Con la excusa de la democracia y del crecimiento (el progreso se medía cuantitativamente, en negocios financieros) esta cultura de fantasía transformó (realmente) la realidad y la vida de todos. El dinero que otorgaba pizcas de libertad pasó a ser pura obligación: quiero más, cada día más. Tan brillante idea acaparó la creatividad contemporánea, conformando un pensamiento hegemónico: el verdadero artista era un genio de los negocios, veía negocios en todas partes, los individuos eran, en sí mismos, oportunidades de negocio. El business ¿no estaba claro? es tan neutral como Dios.

¿Desde cuándo el progreso se mide en negocios financieros?

¿Cultura de fantasía?

¿El dinero es pura obligación? ¿Es malo querer más cada día?

¿Los negocios son neutrales? ¿Queda gracioso o pedante llamarlos business? ¿Dios es neutral?

¿Arte? no lo era si no producía rentas. ¿Libros? su valor estaba en cuántos se vendían. El arte se expresaba en audiencias, mercados, beneficios, cifras, derroche. Los grandes creadores se dedicaban al marketing, a estrategias para venderse y ganar. ¿Relaciones humanas? puro comercio, como cualquier mafia. Fabulosas escuelas se dedicaron a producir artistas de los negocios, enseñando lo útil que es “ser fuerte con los débiles y débil con los fuertes”. ¿Era compatible este pensamiento homogéneo con la pluralidad de la sociedad? Naturalmente, decían los maestros: ahí estaban las oportunidades, cualquier cosa podía ser negocio. Crear riqueza era una obra social: la gente ha nacido para consumir.

¿Quién ha establecido que algo sólo es arte si produce rentas? ¿No puedes valorar un libro si ha vendido pocos ejemplares? ¿A qué viene mencionar el derroche al lado de audiencias, mercados, beneficios y cifras?
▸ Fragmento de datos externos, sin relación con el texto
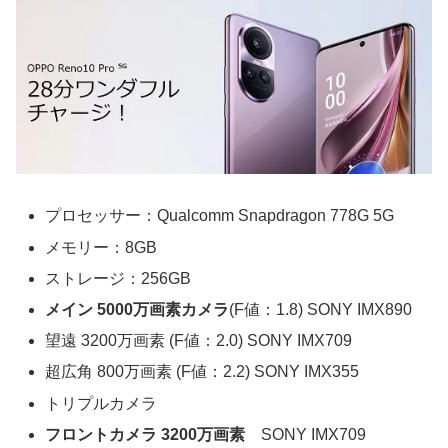
プロセッサー：Qualcomm Snapdragon 778G 5G
メモリー：8GB
ストレージ：256GB
メイン 5000万画素カメラ
(F値：1.8) SONY IMX890
望遠 3200万画素 (F値：2.0) SONY IMX709
超広角 800万画素 (F値：2.2) SONY IMX355
トリプルカメラ
フロントカメラ 3200万画素
SONY IMX709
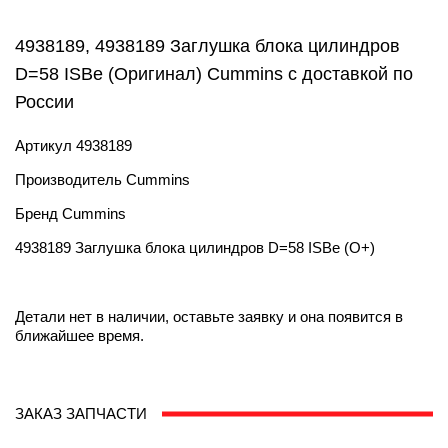
4938189, 4938189 Заглушка блока цилиндров
D=58 ISBe (Оригинал) Cummins с доставкой по
России
Артикул
4938189
Производитель
Cummins
Бренд
Cummins
4938189 Заглушка блока цилиндров D=58 ISBe (О+)
Детали нет в наличии, оставьте заявку и она появится в
ближайшее время.
ЗАКАЗ ЗАПЧАСТИ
¿Todas las relaciones humanas con puro comercio, como cualquier mafia? ¿Qué relaciones humanas tiene Margarita Rivière, periodista, escritora, pero obviamente no pensadora? ¿Todas las mafias se dedican al puro comercio?

¿Podría dar alguna referencia de alguna escuela que haya enseñado la utilidad de “ser fuerte con los débiles y débil con los fuertes”? ¿Por qué lo menciona entre comillas? ¿Está citando a alguien?
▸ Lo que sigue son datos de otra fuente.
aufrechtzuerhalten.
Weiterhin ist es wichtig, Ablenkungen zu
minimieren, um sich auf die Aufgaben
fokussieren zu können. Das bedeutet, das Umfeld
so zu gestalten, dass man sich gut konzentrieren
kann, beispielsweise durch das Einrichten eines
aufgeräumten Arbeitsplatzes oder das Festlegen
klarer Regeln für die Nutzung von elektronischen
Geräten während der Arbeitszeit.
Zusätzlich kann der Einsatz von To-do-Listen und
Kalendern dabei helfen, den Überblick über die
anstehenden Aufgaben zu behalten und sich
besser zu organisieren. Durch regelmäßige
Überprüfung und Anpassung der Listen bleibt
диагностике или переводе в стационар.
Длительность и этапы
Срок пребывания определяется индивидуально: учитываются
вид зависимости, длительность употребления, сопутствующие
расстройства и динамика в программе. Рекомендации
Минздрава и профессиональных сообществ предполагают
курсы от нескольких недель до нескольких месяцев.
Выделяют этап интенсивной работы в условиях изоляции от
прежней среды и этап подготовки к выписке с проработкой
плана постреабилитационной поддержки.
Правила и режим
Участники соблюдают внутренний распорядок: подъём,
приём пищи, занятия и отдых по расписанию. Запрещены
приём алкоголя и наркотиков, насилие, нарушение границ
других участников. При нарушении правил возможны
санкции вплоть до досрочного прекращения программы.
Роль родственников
Era una pirueta fabulosa, cultura de fantasía, un proceso delirante: donde esté el business y su eficacia que se quite todo lo demás. De vocación homogénea y fortaleza imbatible, se logró que la economía controlara la democracia, la política, y se declaró la guerra al pensamiento crítico allá donde todavía existiera, para que el exotismo de lo público (sanidad y educación, el mismo Estado) se rindiera a la cultura del business global.

¿Vocación homogénea? ¿Mande? ¿Fortaleza imbatible?

¿La economía controla la democracia? ¿Cómo lo hace? ¿No será que la democracia es una niña malcriada que lo quiere todo, ya, y además gratis total?

El pensamiento crítico ¿quién lo practica y en qué consiste? ¿Sabe la autora lo que es pensar?

¿Desde cuándo lo público es exótico? Algo omnipresente, que controla más o menos la mitad de la riqueza de la sociedad ¿es exótico?